By Paul-John Ramos

A man and woman undergoing hard economic times fall hopelessly in love on their first meeting. Sharing a passion for gunplay, they kick off a series of robberies with increasingly high stakes. This puts law enforcement on the couple’s tail and they are soon running for their lives while also trying to pocket cash and having some fun in doing it.
When reading this description, many vintage movie fans will attribute it to Bonnie and Clyde, the 1967 classic by Arthur Penn that broke barriers for depictions of violence and sex. Yet almost twenty years prior, a ‘B’ crime thriller named Gun Crazy reached screens with the very same premise. Itself influenced by the real-life saga of Bonnie Parker and Clyde Barrow, Gun Crazy was an obvious inspiration for Penn when making his later film, as he should have acknowledged.
Gun Crazy, released by United Artists in 1950, derives from a short story by MacKinlay Kantor that appeared in The Saturday Evening Post a decade earlier. Producers Frank, Maurice, and Herman King – the ever-present King Brothers – had been interested in making a film adaptation for several years but appeared to wait until after World War II ended and censorship began to relax. Joseph H. Lewis, a reliable director of ‘B’ thrillers and Westerns whose career lasted from the late 1930s until a foray into television during the mid-’60s, took on the project with a meagre budget of $400,000 and a screenplay co-authored by Kantor and blacklisted writer Dalton Trumbo, who was fronted by Millard Kaufman (Bad Day at Black Rock) in the credits.
The film was a total failure, both critically and financially, upon its release. United Artists, worried that a title like Gun Crazy might be too racy for audiences, decided to package it as the more generic Deadly is the Female. Critics paid the film little to no attention and few people actually saw it. When the poor receipts began filing in, UA restored Gun Crazy as its name and attempted to redistribute it, but theaters wanted nothing to do with a film that already made the rounds and didn’t draw business. The film reportedly grossed around $17,000.
Gun Crazy went into immediate obscurity but found new life in the 1960s and ’70s when directors like Penn, Paul Schrader, and French New Wave icons Jean Luc-Godard and Francois Truffaut acknowledged – directly and indirectly – its influence on their work. At that time, only the most erudite tended to know of Gun Crazy’s existence. It has since become an essential of crime film fans and usually serves as a film history reference point. Gun Crazy was inducted to the U.S. National Film Registry in 1998, having been recognized for its importance to the genre.
Watching Gun Crazy today, like many other crime films of its era, can be a strange mix of the vile, riveting, uplifting, cute, corny, and compelling. There tends to be a perceived innocence of the time one is looking into, only for it to be shattered by crimes the given film is depicting. Joseph H. Lewis, with help from Kantor and Trumbo’s script, was able to make Gun Crazy an unsettling experience by zigzagging its plotline between a love story – embellished by the lush soundtrack of Victor Young – and the breakneck action that drives everything forward. And while this alternation happens, there is an overarching sense of doom for the couple involved.

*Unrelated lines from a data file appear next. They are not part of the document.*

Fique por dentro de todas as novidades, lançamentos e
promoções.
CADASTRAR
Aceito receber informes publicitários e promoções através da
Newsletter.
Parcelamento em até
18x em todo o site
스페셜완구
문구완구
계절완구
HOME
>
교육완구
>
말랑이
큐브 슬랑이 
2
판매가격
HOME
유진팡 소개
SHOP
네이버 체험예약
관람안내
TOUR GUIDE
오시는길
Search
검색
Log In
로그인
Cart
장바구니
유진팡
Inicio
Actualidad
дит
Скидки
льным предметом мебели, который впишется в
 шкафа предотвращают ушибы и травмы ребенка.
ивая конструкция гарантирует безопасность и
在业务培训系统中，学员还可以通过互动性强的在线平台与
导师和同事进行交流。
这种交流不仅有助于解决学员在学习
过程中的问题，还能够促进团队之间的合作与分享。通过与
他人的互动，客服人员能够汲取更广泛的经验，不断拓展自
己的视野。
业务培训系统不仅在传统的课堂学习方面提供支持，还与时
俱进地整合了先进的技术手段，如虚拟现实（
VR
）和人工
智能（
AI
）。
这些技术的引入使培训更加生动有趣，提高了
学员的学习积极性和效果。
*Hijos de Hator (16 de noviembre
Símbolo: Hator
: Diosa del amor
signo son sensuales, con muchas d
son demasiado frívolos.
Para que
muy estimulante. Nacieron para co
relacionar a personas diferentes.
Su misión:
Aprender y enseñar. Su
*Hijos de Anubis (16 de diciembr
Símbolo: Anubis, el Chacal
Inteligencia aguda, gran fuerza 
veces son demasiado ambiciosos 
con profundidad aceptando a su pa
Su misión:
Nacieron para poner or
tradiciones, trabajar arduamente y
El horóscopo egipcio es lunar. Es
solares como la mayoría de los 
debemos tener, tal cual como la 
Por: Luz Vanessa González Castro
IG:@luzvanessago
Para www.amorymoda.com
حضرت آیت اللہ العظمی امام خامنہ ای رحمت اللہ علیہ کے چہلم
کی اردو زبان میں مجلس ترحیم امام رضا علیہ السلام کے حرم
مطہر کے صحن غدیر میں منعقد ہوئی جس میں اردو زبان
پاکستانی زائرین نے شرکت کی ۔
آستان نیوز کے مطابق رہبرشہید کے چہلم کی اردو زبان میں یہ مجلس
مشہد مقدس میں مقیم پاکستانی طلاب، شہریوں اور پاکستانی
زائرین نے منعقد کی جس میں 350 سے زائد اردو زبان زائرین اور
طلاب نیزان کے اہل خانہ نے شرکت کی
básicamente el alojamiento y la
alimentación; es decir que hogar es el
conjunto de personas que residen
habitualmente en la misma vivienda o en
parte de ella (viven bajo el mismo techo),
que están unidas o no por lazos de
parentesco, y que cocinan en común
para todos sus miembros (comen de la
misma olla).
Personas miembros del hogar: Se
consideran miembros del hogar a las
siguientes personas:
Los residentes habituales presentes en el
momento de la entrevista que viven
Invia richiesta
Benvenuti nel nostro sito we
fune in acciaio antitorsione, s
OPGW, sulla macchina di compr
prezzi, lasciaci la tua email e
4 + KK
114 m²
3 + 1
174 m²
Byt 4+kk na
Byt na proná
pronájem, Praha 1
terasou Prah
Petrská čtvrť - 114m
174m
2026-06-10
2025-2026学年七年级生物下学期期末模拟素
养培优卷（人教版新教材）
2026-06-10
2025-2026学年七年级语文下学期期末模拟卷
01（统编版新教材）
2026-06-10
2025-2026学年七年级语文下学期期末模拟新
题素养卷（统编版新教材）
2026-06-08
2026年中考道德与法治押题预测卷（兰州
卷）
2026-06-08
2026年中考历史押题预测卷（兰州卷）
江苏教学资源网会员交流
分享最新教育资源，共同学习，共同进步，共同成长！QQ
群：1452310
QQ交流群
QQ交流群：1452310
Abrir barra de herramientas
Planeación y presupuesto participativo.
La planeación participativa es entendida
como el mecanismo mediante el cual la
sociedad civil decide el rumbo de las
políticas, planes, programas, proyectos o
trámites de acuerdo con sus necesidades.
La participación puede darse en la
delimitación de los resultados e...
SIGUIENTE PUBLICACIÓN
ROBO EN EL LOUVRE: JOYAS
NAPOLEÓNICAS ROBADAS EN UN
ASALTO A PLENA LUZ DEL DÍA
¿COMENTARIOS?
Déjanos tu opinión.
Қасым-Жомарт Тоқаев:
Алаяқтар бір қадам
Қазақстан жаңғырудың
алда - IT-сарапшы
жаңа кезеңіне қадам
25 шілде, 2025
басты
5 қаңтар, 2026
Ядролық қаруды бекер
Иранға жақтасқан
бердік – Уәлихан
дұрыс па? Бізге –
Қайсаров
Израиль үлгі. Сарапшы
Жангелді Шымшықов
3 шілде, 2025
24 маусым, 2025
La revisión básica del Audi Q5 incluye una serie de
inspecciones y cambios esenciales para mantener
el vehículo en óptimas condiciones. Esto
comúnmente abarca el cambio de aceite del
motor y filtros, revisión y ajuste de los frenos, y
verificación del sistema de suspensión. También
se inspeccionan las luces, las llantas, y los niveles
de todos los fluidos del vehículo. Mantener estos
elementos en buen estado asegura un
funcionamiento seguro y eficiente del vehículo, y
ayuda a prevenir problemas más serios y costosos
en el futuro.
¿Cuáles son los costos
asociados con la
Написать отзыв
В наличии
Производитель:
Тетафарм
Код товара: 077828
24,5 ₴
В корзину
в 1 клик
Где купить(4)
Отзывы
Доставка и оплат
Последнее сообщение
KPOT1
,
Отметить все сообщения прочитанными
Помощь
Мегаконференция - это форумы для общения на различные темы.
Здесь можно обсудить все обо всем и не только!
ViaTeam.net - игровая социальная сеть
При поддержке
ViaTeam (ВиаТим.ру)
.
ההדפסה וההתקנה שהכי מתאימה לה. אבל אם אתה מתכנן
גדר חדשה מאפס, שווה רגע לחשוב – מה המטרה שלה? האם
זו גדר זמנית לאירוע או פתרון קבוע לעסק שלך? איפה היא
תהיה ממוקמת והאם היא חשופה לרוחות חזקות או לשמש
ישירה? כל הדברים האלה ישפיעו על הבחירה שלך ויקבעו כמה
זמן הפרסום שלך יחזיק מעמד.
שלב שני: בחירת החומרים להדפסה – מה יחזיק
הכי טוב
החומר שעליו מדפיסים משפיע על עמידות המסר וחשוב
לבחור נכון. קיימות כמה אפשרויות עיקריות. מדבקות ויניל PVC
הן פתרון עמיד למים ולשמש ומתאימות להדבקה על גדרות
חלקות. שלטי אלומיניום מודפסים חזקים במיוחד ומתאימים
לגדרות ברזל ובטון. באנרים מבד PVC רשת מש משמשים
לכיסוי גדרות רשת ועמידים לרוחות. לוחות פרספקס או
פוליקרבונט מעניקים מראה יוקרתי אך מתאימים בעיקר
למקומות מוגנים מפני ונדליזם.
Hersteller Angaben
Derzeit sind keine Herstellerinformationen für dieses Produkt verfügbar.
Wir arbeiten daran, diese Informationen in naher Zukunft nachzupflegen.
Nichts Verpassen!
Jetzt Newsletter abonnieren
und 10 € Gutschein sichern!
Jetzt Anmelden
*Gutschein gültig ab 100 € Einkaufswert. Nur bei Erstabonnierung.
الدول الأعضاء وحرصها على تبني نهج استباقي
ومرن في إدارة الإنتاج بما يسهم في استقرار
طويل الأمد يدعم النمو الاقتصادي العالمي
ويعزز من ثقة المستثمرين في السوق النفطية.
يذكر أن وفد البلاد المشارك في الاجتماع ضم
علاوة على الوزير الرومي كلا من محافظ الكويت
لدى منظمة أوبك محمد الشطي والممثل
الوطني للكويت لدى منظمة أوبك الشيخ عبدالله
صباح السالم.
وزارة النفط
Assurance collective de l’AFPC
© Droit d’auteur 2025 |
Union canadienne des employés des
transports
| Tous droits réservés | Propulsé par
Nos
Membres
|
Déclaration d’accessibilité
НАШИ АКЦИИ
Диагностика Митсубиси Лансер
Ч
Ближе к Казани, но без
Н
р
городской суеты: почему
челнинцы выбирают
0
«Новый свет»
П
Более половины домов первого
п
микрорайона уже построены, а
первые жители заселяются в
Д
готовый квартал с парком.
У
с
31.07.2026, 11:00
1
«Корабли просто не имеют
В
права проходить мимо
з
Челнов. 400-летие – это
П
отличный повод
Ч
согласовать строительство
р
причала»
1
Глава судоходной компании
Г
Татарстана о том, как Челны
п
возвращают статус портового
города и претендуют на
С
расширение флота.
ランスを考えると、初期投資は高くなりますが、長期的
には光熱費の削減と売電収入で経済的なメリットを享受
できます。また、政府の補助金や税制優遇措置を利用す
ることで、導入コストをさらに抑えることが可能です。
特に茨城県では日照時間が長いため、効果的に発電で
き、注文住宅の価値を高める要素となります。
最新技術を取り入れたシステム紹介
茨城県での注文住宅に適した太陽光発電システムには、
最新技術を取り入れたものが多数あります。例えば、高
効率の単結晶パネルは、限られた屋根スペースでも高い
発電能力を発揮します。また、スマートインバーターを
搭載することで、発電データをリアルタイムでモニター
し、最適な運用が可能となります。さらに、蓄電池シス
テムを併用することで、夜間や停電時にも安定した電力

Running 1 hour and 27 minutes, Gun Crazy opens in a series of flashbacks that offer details on the focal male character, Bart Tare, a young man from suburban California. At the very beginning, we see an early teen Bart (played by West Side Story alumnus Russ Tamblyn) steal a pistol from the front window of a hardware store and immediately get caught by a police officer. Bart attends a hearing in juvenile court, where he is represented by his older sister Ruby (Anabel Shaw). Both parents are apparently gone from his life, though it is never explained why.
We see flashbacks during testimony from Ruby, Bart’s schoolteacher, and his friends Dave (David Bair) and Clyde (Paul Frison) that paint a very mixed picture. Bart had been around guns for most of his life, starting from when he obtained a BB gun while very young. The gun use seems to have developed into an obsession and his one true notion of self-worth. The schoolteacher explains that she caught him showing off a pistol to others in her classroom, after which he refused to hand it over until the police came. Bart admits that the transgressions are from his deep-rooted need to have a gun at all times. While Bart, however, feels this insatiable urge, he is disgusted at the idea of harming any living thing, man or beast, with a weapon. We see this when he cries after killing a baby chick with his BB gun and refusing, when a few years older, to shoot at a mountain lion despite egging on from Dave and Clyde.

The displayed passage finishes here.